– Vocês estão sozinhas?
As duas mulheres não se afastaram de imediato. Pelo contrário, foi quase em câmera lenta que desviaram os olhos uma da outra e viraram o rosto ao mesmo tempo para fitar o total desconhecido que as abordava.
Sem reparar na sincronia com que o fizeram ou na forma apaixonada que se olhavam, muito menos na intimidade que a proximidade em que estavam claramente indicava, o homem abriu um sorriso que provavelmente julgava sedutor ao completar:
– Posso me sentar?
Não era a primeira vez, nem seria a última. Mas, por mais que parecesse corriqueiro, sem importância e até banal, cada vez que isso acontecia, para Marcela era como se lhe arrancassem um pedaço.
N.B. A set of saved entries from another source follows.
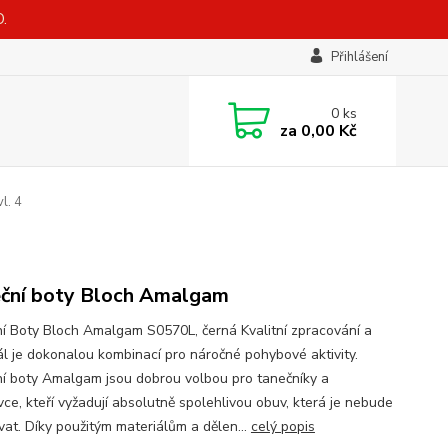
.
Přihlášení
0
ks
za
0,00 Kč
l. 4
ční boty Bloch Amalgam
í Boty Bloch Amalgam S0570L, černá Kvalitní zpracování a
ál je dokonalou kombinací pro náročné pohybové aktivity.
í boty Amalgam jsou dobrou volbou pro tanečníky a
vce, kteří vyžadují absolutně spolehlivou obuv, která je nebude
at. Díky použitým materiálům a dělen...
celý popis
A prova concreta de tudo que o simples fato de serem um casal de mulheres num mundo injusto e cruel em suas desigualdades lhes roubava. Sabia perfeitamente que se uma delas fosse homem, o outro jamais teria se aproximado.
A ausência da figura masculina na mesa supostamente conferia ao cara o direito de protagonizar, como se as duas não passassem de meros complementos em busca do sujeito que faltava. Ele. O macho alfa.
Vivi também estava cansada. Exausta de uma vida inteira sendo incomodada, interpelada, invadida, ofensivamente assediada apenas por não atender aos estereótipos que talvez fizessem com que esse e outros galanteadores inconvenientes e indesejáveis lhe deixassem em paz e que a impedissem de ouvir uma vez mais: “você não parece nem um pouco”, como se fosse o maior dos elogios, algo a ser comemorado.
Claro que poderia mudar sua forma de se vestir, de agir, de se comportar. Tornar-se mais “pintosa”, fosse lá o que isso significasse.
Seria muito mais fácil.
Se deixar de ser quem realmente era fosse algo simples, e não do que realmente se tratava.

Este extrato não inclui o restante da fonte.